# Jonathan Halverson
# Friday, November 17, 2017
# Transfer learning (problem 8)

Here we create a model to recognize hand written digits between 0 and 4. In the next stage we will restore the model and use it to train a second model on digits 5 through 9.

In [1]:
import numpy as np
import tensorflow as tf
import matplotlib.pyplot as plt
%matplotlib inline
plt.style.use('halverson')

## Part 1: Create a model

In [2]:
tf.reset_default_graph()

In [3]:
n_inputs = 28 * 28
n_hidden = 100
n_outputs = 5

In [4]:
X = tf.placeholder(dtype=tf.float32, shape=(None, n_inputs), name="X")
y = tf.placeholder(dtype=tf.int64, shape=(None), name="y")

In [5]:
he_init = [tf.contrib.layers.variance_scaling_initializer(seed=s) for s in [1234, 3456, 5678, 7890, 9012]]

In [6]:
with tf.name_scope('hidden_layers') as scope:
     hidden1 = tf.layers.dense(X      , n_hidden, activation=tf.nn.elu, kernel_initializer=he_init[0], name="hidden1")
     hidden2 = tf.layers.dense(hidden1, n_hidden, activation=tf.nn.elu, kernel_initializer=he_init[1], name="hidden2")
     hidden3 = tf.layers.dense(hidden2, n_hidden, activation=tf.nn.elu, kernel_initializer=he_init[2], name="hidden3")
     hidden4 = tf.layers.dense(hidden3, n_hidden, activation=tf.nn.elu, kernel_initializer=he_init[3], name="hidden4")
     hidden5 = tf.layers.dense(hidden4, n_hidden, activation=tf.nn.elu, kernel_initializer=he_init[4], name="hidden5")
     logits  = tf.layers.dense(hidden5, n_outputs, activation=None, name="logits")

In [7]:
xentropy = tf.nn.sparse_softmax_cross_entropy_with_logits(labels=y, logits=logits)
loss = tf.reduce_mean(xentropy, name="loss")

In [8]:
with tf.name_scope('digits_optimizer') as scope:
     learning_rate = 0.001
     optimizer = tf.train.AdamOptimizer(learning_rate=learning_rate)
     training_op = optimizer.minimize(loss)

In [9]:
with tf.name_scope("eval"):
     correct = tf.nn.in_top_k(logits, y, 1)
     accuracy = tf.reduce_mean(tf.cast(correct, tf.float32))
     #accuracy_, accuracy_op = tf.metrics.accuracy(y, tf.arg_max(logits, 1))

In [10]:
init = tf.global_variables_initializer()
saver = tf.train.Saver()

In [11]:
from datetime import datetime

now = datetime.utcnow().strftime("%Y%m%d%H%M%S")
root_logdir = "tf_logs"
logdir = "{}/run-{}/".format(root_logdir, now)

In [12]:
#accuracy_train_summary = tf.summary.scalar('train_accuracy', accuracy_op)
#accuracy_test_summary = tf.summary.scalar('test_accuracy', accuracy_op)
accuracy_train_summary = tf.summary.scalar('train_accuracy', accuracy)
accuracy_test_summary = tf.summary.scalar('test_accuracy', accuracy)
file_writer = tf.summary.FileWriter(logdir, tf.get_default_graph())

In [13]:
from tensorflow.examples.tutorials.mnist import input_data
mnist = input_data.read_data_sets("/tmp/data/")

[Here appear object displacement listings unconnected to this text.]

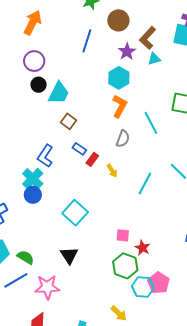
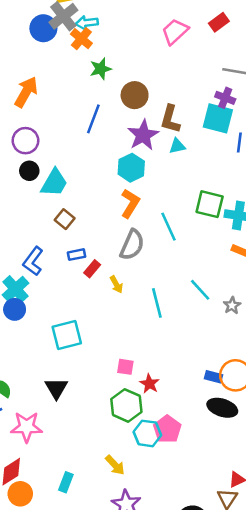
brown L-shape: (148, 38) -> (170, 119), turned -30
purple star: (127, 52) -> (143, 135), size x1.4
gray semicircle: (123, 139) -> (132, 245), size x1.4
blue rectangle: (79, 149) -> (77, 255), turned -48
cyan line: (145, 184) -> (157, 303), turned -45
cyan square: (75, 213) -> (67, 335), turned 30

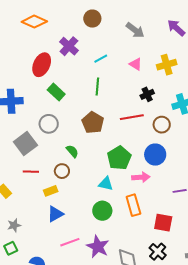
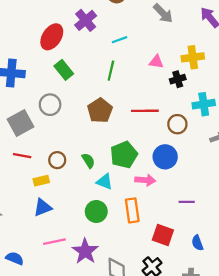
pink triangle: (136, 64) -> (156, 62), moved, turned -32
black cross: (147, 94) -> (178, 79), moved
green semicircle: (72, 151) -> (88, 161), moved

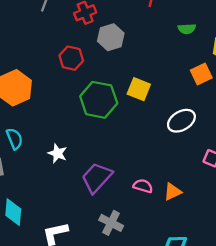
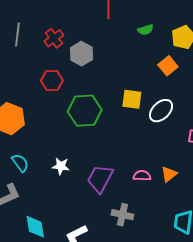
yellow square: (139, 89) -> (132, 99), moved

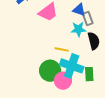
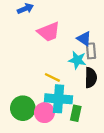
cyan cross: (72, 66) -> (59, 99), turned -30
green circle: (50, 71) -> (23, 108), moved

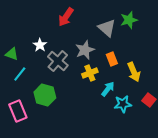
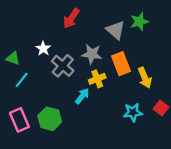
gray star: (85, 50) -> (92, 54), turned 30
orange rectangle: (112, 59) -> (121, 64), size x1.5
cyan arrow: (108, 89) -> (82, 96), moved
green hexagon: (45, 95) -> (50, 119), moved

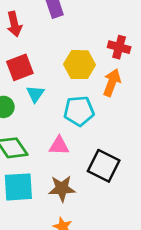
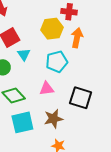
red cross: (119, 47) -> (69, 12), moved

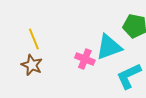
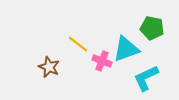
yellow line: (34, 39) -> (78, 44), moved, turned -30

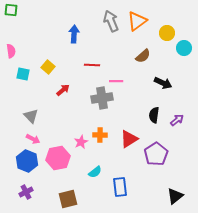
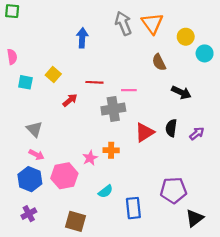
orange triangle: (137, 21) -> (152, 23), turned -30
brown semicircle: (143, 56) -> (159, 62), turned 105
red line: (92, 65) -> (94, 82), moved
red triangle: (129, 139) -> (144, 132), moved
purple pentagon: (156, 154) -> (173, 190), moved, turned 30
brown square: (68, 199) -> (76, 221), turned 30

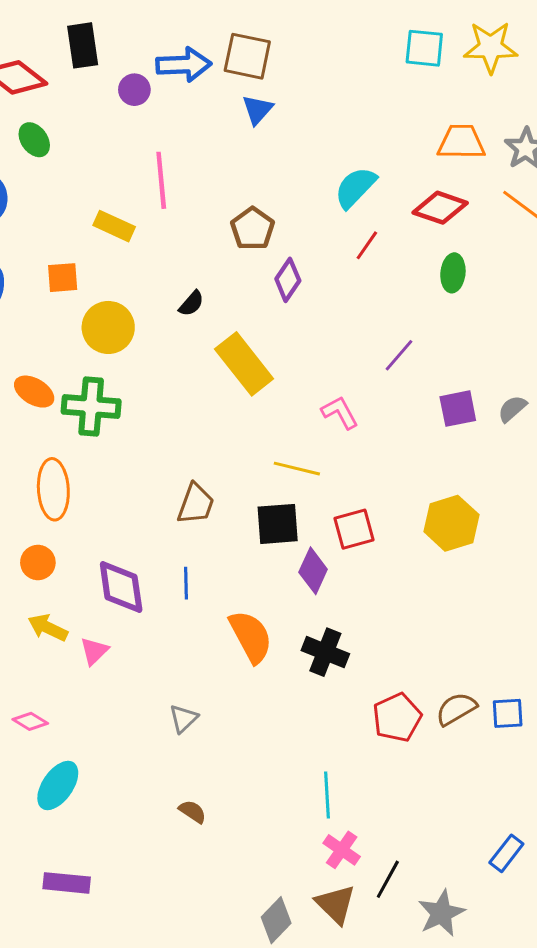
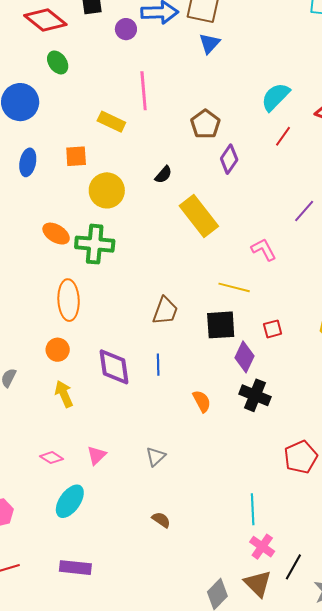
red square: (354, 529) -> (273, 329), size x0.7
yellow arrow: (48, 628) -> (64, 394), turned 40
orange semicircle: (251, 637) -> (202, 401), size x0.6
pink triangle: (94, 651) -> (97, 455), moved
black cross: (325, 652) -> (255, 395), moved

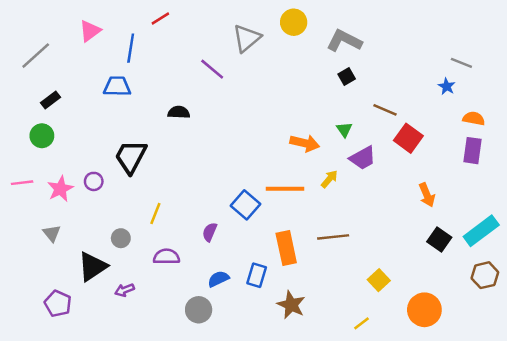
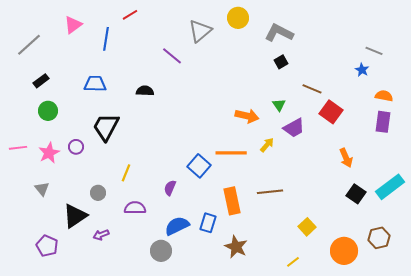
blue trapezoid: (117, 86) -> (95, 84), moved
green circle: (42, 136) -> (48, 111), moved
brown hexagon: (485, 275) -> (379, 238), moved
blue semicircle: (218, 279) -> (177, 226), size x1.4

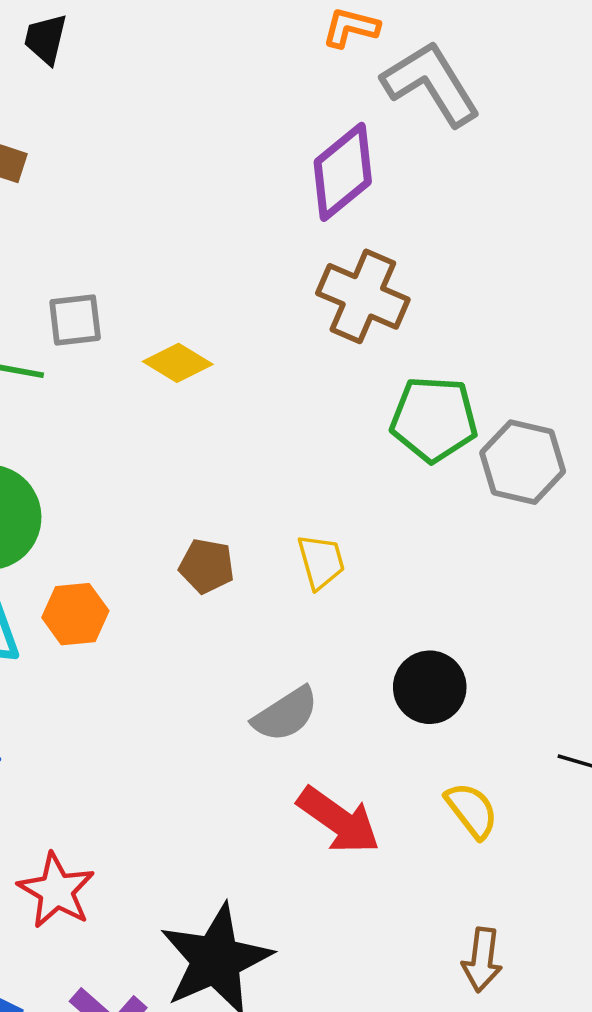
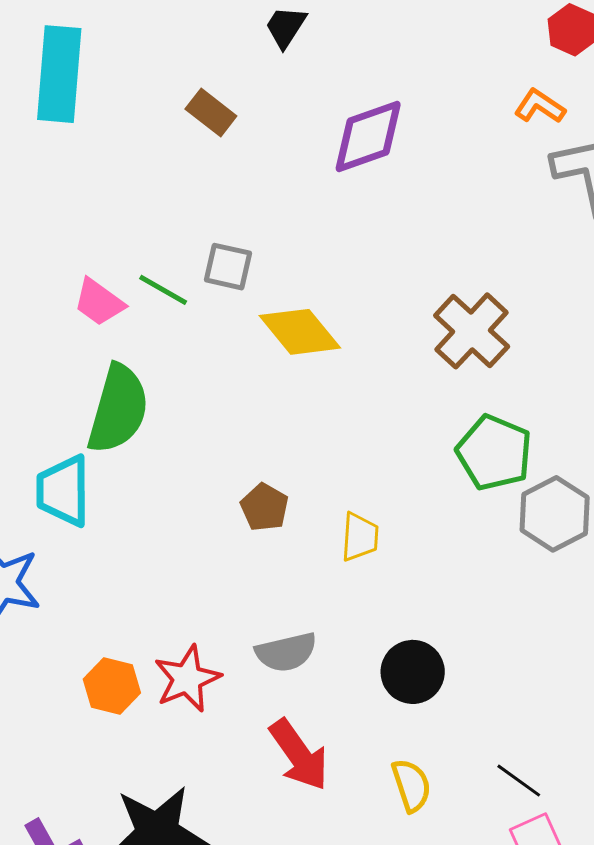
purple diamond: (343, 172) -> (368, 137), moved
yellow diamond: (178, 363) -> (300, 332), size x1.4
orange hexagon: (75, 614) -> (112, 686), moved
red star: (56, 891) -> (187, 679), moved

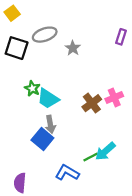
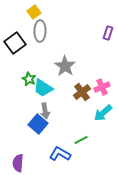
yellow square: (12, 13) -> (34, 12), moved
gray ellipse: (45, 35) -> (40, 31), turned -70
black square: (17, 48) -> (15, 43), turned 35
gray star: (73, 48) -> (65, 66), moved, size x1.5
cyan arrow: (105, 151) -> (103, 113), moved

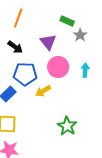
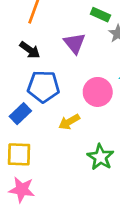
pink circle: (58, 67) -> (98, 92), moved
yellow arrow: (43, 91) -> (69, 122), moved

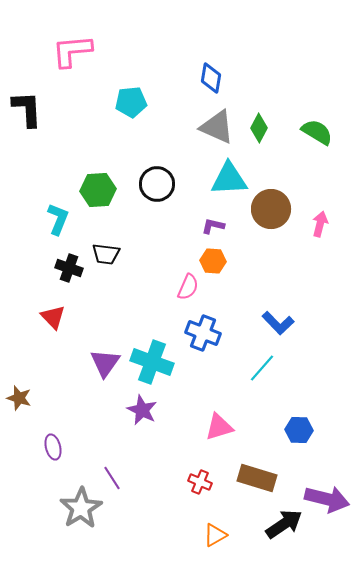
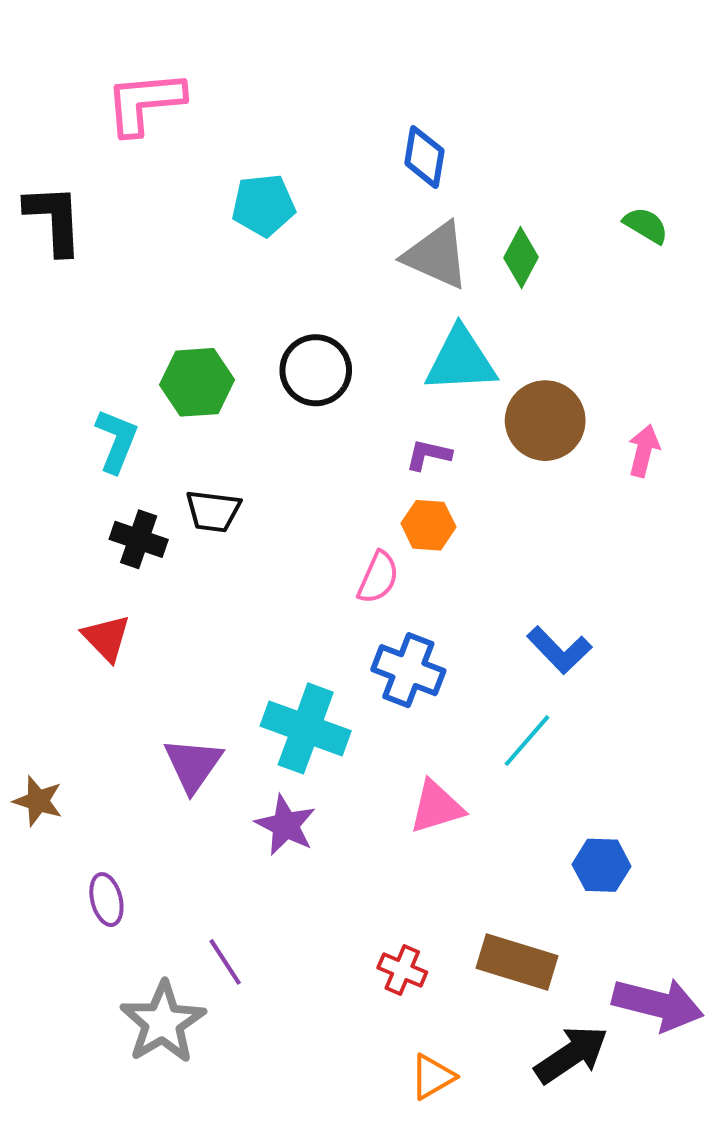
green semicircle: (317, 132) -> (646, 225), moved, size x0.7
purple triangle: (105, 363) -> (193, 765), moved
pink triangle: (219, 427) -> (436, 807), moved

Extracting /tmp/data/train-images-idx3-ubyte.gz
Extracting /tmp/data/train-labels-idx1-ubyte.gz
Extracting /tmp/data/t10k-images-idx3-ubyte.gz
Extracting /tmp/data/t10k-labels-idx1-ubyte.gz


In [14]:
def filter_digits(A, b, i):
     msk = (b <= i)
     return A[msk].copy(), b[msk].copy()

In [15]:
images_train_04, labels_train_04 = filter_digits(mnist.train.images, mnist.train.labels, 4)
images_valid_04, labels_valid_04 = filter_digits(mnist.validation.images, mnist.validation.labels, 4)
images_test_04, labels_test_04 = filter_digits(mnist.test.images, mnist.test.labels, 4)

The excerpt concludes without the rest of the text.